* **Problem statement**: Wherever a line below holds the word "naar", copy that line.

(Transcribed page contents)

===============

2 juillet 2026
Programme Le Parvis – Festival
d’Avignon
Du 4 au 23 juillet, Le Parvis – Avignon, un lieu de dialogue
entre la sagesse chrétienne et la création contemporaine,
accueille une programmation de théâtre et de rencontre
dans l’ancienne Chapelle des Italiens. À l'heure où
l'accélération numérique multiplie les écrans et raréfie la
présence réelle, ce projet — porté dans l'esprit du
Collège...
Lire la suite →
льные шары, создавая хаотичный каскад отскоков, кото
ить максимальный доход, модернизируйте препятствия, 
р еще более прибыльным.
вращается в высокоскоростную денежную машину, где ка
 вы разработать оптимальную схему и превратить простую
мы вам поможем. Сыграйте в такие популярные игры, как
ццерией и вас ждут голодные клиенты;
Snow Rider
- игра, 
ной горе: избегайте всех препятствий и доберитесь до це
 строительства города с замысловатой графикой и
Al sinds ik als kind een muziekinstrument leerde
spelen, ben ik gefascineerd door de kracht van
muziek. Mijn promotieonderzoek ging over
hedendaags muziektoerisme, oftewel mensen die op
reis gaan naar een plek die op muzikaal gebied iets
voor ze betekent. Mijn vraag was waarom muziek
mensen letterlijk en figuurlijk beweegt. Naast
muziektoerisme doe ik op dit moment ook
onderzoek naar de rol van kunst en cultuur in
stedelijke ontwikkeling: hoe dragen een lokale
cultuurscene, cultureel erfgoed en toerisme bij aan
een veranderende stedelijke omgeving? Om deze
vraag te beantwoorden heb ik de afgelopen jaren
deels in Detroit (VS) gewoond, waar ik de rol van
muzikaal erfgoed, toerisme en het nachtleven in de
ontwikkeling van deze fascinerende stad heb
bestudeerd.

===============

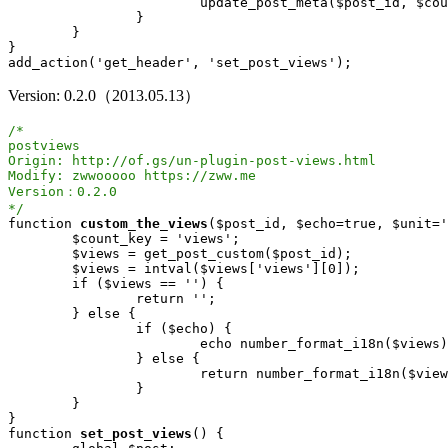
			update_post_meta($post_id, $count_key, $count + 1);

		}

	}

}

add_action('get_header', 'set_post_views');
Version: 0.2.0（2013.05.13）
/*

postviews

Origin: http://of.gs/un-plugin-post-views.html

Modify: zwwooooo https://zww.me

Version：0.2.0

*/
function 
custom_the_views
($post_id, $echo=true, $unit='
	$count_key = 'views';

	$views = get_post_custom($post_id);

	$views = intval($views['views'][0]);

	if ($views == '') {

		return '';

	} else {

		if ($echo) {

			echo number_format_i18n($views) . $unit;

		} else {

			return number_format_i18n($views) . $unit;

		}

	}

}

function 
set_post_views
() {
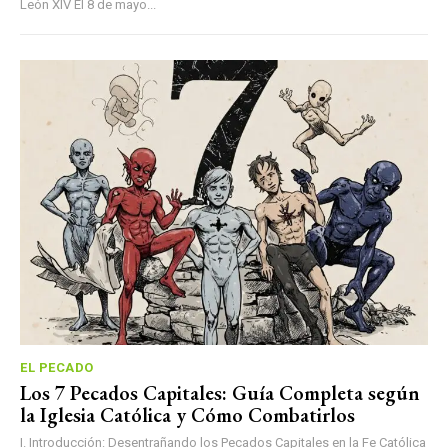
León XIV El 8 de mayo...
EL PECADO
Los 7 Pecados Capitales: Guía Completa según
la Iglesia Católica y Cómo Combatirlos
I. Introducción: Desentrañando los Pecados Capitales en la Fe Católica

===============

* **Task answer**:
reis gaan naar een plek die op muzikaal gebied iets
onderzoek naar de rol van kunst en cultuur in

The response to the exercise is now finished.